Seu ateísmo não é surpresa. Seu primeiro best-seller Uma Breve História do Tempo (1988, Ed. Rocco) estava, de acordo com Carl Sagan, recheado com a palavra Deus, mas sendo talvez, segundo ele, mais sobre “a ausência de Deus”. De fato, apesar da referência frequente a Deus, ele não buscou compatibilizar ciência com religião. Ao contrário, esclarece que a extensão do conhecimento científico sobre o Cosmos é tal que um Deus não é necessário em nenhum ponto intermediário de sua história a não ser, talvez, na sua origem.
Porém no seu livro mais recente, O Grande Projeto (2011, Ed. Nova Fronteira), escrito com o físico Leonard Mlodinov, ele vai além e afirma que Deus é desnecessário até na origem. E conclui: o universo pode ter criado a si mesmo. O argumento tenta resolver um paradoxo que surgiu na ciência quando se descobriu que minúsculas diferenças nos parâmetros da física alterariam totalmente a história prevista para o universo após o Big Bang. Ou seja, mude um pouco a força gravitacional e o universo só teria buracos negros; mude a força nuclear forte, e a matéria nunca chegaria a condensar na forma de átomos. Portanto, nosso universo escapou por um triz de ser inviável à vida!
Por outro lado, a herança de Galileu, Giordano Bruno e Copérnico fez com que a visão científica do Cosmos fosse norteada pelo chamado Princípio da Mediocridade, pelo qual somos apenas um planeta de muitos, num sistema solar como qualquer outro, numa galáxia entre bilhões de outras. De fato, quanto melhor olhamos o universo ao nosso redor mais correto isto parece ser (até 1988, não se conheciam outros sistemas planetários como o Sistema Solar, mas hoje, com melhores telescópios, sabemos de mais de 1.800 exoplanetas em pelo menos 1.100 sistemas). Como então conciliar o princípio de que não somos especiais com a ideia que o universo tem suas leis finamente ajustadas para abrigar a vida?

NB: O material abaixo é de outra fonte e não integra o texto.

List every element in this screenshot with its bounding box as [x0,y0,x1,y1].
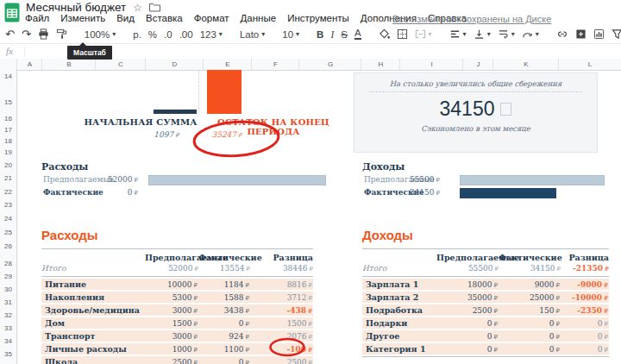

Hawking e Mlodinov respondem usando a extraordinariamente complexa Teoria M, desenvolvida para resolver o principal problema da Física da atualidade, que é a unificação da Teoria Quântica, que trata do mundo microscópico das partículas fundamentais, com a Teoria da Gravitação, que descreve como é o universo nas escalas gigantes das galáxias. A Teoria M propõe que as unidades fundamentais do universo sejam semelhantes a membranas que vibrariam num espaço de 11 dimensões. Uma interessante predição desta teoria é a possibilidade de haver múltiplos universos. Ou seja, podemos de fato viver num multiverso composto por uma infinidade de universos, isolados uns dos outros.

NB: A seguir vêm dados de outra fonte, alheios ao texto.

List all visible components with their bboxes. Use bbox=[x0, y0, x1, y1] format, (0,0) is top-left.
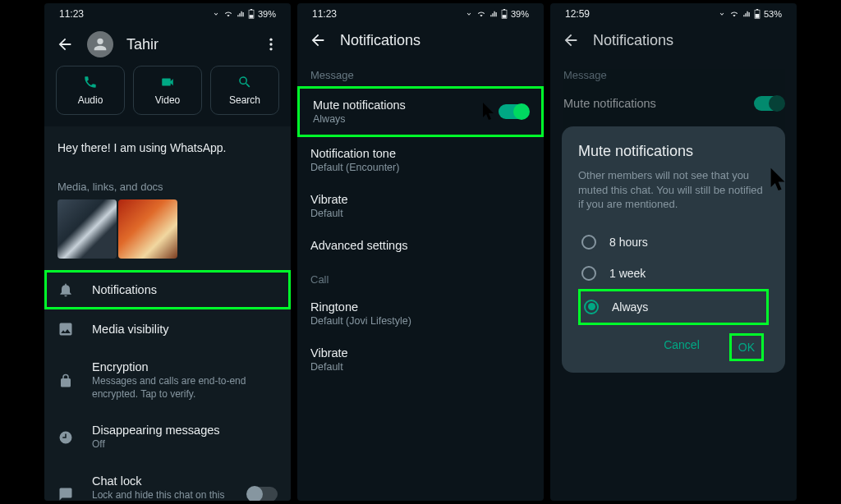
advanced-settings-row[interactable]: Advanced settings bbox=[297, 229, 544, 262]
action-row: Audio Video Search bbox=[44, 66, 291, 126]
status-icons: 39% bbox=[465, 9, 529, 19]
cancel-button[interactable]: Cancel bbox=[657, 333, 706, 361]
search-button[interactable]: Search bbox=[210, 66, 279, 115]
radio-label-1week: 1 week bbox=[609, 267, 646, 280]
header: Notifications bbox=[550, 23, 797, 57]
radio-1week[interactable]: 1 week bbox=[578, 258, 769, 289]
call-vibrate-row[interactable]: Vibrate Default bbox=[297, 337, 544, 383]
screen-mute-dialog: 12:59 53% Notifications Message Mute not… bbox=[550, 3, 797, 501]
signal-icon bbox=[742, 10, 751, 18]
svg-rect-10 bbox=[756, 14, 760, 18]
download-icon bbox=[465, 10, 473, 18]
radio-always[interactable]: Always bbox=[578, 289, 769, 325]
media-visibility-row[interactable]: Media visibility bbox=[44, 309, 291, 349]
status-bar: 11:23 39% bbox=[297, 3, 544, 23]
battery-icon bbox=[501, 9, 508, 19]
tone-title: Notification tone bbox=[310, 147, 531, 160]
ringtone-row[interactable]: Ringtone Default (Jovi Lifestyle) bbox=[297, 291, 544, 337]
media-section[interactable]: Media, links, and docs bbox=[44, 169, 291, 270]
lock-icon bbox=[57, 373, 74, 389]
encryption-row[interactable]: Encryption Messages and calls are end-to… bbox=[44, 349, 291, 412]
mute-toggle[interactable] bbox=[499, 104, 528, 119]
wifi-icon bbox=[476, 10, 486, 18]
vibrate-sub: Default bbox=[310, 208, 531, 219]
radio-label-8hours: 8 hours bbox=[609, 236, 648, 249]
tone-sub: Default (Encounter) bbox=[310, 162, 531, 173]
status-time: 11:23 bbox=[59, 8, 84, 20]
status-time: 11:23 bbox=[312, 8, 337, 20]
contact-name: Tahir bbox=[126, 36, 250, 53]
video-button[interactable]: Video bbox=[133, 66, 202, 115]
signal-icon bbox=[237, 10, 245, 18]
timer-icon bbox=[57, 429, 74, 446]
back-icon[interactable] bbox=[562, 31, 580, 49]
ok-button[interactable]: OK bbox=[729, 333, 764, 361]
notification-tone-row[interactable]: Notification tone Default (Encounter) bbox=[297, 137, 544, 183]
audio-label: Audio bbox=[78, 94, 103, 106]
call-section-label: Call bbox=[297, 262, 544, 291]
mute-notifications-row[interactable]: Mute notifications Always bbox=[297, 86, 544, 137]
status-bar: 11:23 39% bbox=[44, 3, 291, 23]
search-label: Search bbox=[229, 94, 260, 106]
media-thumb-1[interactable] bbox=[57, 199, 117, 259]
svg-point-3 bbox=[269, 39, 272, 41]
svg-point-4 bbox=[269, 43, 272, 45]
bg-mute-row: Mute notifications bbox=[550, 86, 797, 121]
disappearing-sub: Off bbox=[92, 438, 278, 451]
disappearing-row[interactable]: Disappearing messages Off bbox=[44, 412, 291, 463]
page-title: Notifications bbox=[340, 32, 532, 49]
video-icon bbox=[160, 75, 175, 89]
svg-rect-11 bbox=[756, 9, 758, 10]
back-icon[interactable] bbox=[56, 35, 74, 53]
encryption-sub: Messages and calls are end-to-end encryp… bbox=[92, 375, 278, 401]
radio-8hours[interactable]: 8 hours bbox=[578, 227, 769, 258]
about-text[interactable]: Hey there! I am using WhatsApp. bbox=[44, 126, 291, 169]
dialog-desc: Other members will not see that you mute… bbox=[578, 168, 769, 212]
media-visibility-label: Media visibility bbox=[92, 323, 278, 336]
notifications-label: Notifications bbox=[92, 283, 278, 296]
vibrate-title: Vibrate bbox=[310, 193, 531, 206]
audio-button[interactable]: Audio bbox=[56, 66, 125, 115]
notifications-row[interactable]: Notifications bbox=[44, 270, 291, 309]
media-thumb-2[interactable] bbox=[118, 199, 177, 259]
bg-message-label: Message bbox=[550, 57, 797, 86]
svg-rect-8 bbox=[503, 9, 505, 10]
more-icon[interactable] bbox=[263, 36, 279, 53]
advanced-title: Advanced settings bbox=[310, 239, 531, 252]
media-header: Media, links, and docs bbox=[44, 169, 291, 199]
page-title: Notifications bbox=[593, 32, 785, 49]
signal-icon bbox=[489, 10, 498, 18]
image-icon bbox=[57, 321, 74, 337]
ringtone-sub: Default (Jovi Lifestyle) bbox=[310, 315, 531, 327]
radio-label-always: Always bbox=[612, 300, 648, 314]
chatlock-toggle[interactable] bbox=[248, 487, 278, 501]
bell-icon bbox=[57, 282, 74, 298]
svg-rect-1 bbox=[250, 15, 254, 18]
dialog-overlay: Mute notifications Other members will no… bbox=[550, 126, 797, 373]
phone-icon bbox=[83, 75, 98, 89]
svg-rect-2 bbox=[250, 9, 252, 10]
download-icon bbox=[718, 10, 726, 18]
status-icons: 39% bbox=[212, 9, 276, 19]
mute-dialog: Mute notifications Other members will no… bbox=[562, 126, 785, 373]
radio-icon bbox=[581, 235, 596, 250]
back-icon[interactable] bbox=[309, 31, 327, 49]
screen-contact-info: 11:23 39% Tahir Audio Video Search Hey t… bbox=[44, 3, 291, 501]
svg-point-5 bbox=[269, 48, 272, 50]
ringtone-title: Ringtone bbox=[310, 300, 531, 314]
bg-mute-toggle bbox=[754, 96, 784, 111]
vibrate-row[interactable]: Vibrate Default bbox=[297, 183, 544, 229]
message-section-label: Message bbox=[297, 57, 544, 86]
battery-icon bbox=[248, 9, 255, 19]
chatlock-icon bbox=[57, 486, 74, 501]
radio-icon bbox=[581, 266, 596, 281]
avatar[interactable] bbox=[87, 31, 113, 57]
battery-percent: 39% bbox=[258, 9, 276, 19]
call-vibrate-sub: Default bbox=[310, 361, 531, 373]
cursor-icon bbox=[769, 166, 790, 194]
status-time: 12:59 bbox=[565, 8, 590, 20]
encryption-title: Encryption bbox=[92, 360, 278, 373]
chatlock-row[interactable]: Chat lock Lock and hide this chat on thi… bbox=[44, 463, 291, 501]
wifi-icon bbox=[729, 10, 739, 18]
search-icon bbox=[237, 75, 252, 89]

Existindo o multiverso, não é espantoso que pelo menos um de seus universos possa ter as leis corretas para a vida. Para Hawking e Mlodinov, isto reforça a ideia de que não houve um ajuste intencional do universo e logo não há a necessidade de um Deus.
Pode ser que alguns leitores se espantem, e perguntem: não são justamente as teorias mais sofisticadas da Física, como suas múltiplas dimensões e universos, que cada vez mais apontam para a existência de Deus? A resposta é: não. E este é um aspecto da batalha entre ciência e misticismo que talvez devesse ser comentado. Na medida que as teorias científicas se complexificam, aumentando o seu poder explicativo, elas se distanciam do senso comum. Com isto, maior é a probabilidade de serem incorretamente reinterpretadas à luz de alguma crença mística. E a nomenclatura técnica, muitas vezes brincalhona, não ajuda muito. O apelido “Partícula de Deus” para o Bóson de Higgs, uma piada no meio científico, tem interpretações profundíssimas em certos círculos. Assim, o resultado é uma proliferação de doutrinas pseudocientíficas que simplesmente dão novas roupagens a velhos mitos, causando uma grande confusão para quem pouco conhece de ciência. Mas a visão prevalente na ciência é muito parecida com a de Hawking, mesmo que muitos cientistas sejam céticos quanto a detalhes da Teoria M: quanto mais conhecemos do Cosmos, menos necessidade temos de impor uma explicação divina a ele.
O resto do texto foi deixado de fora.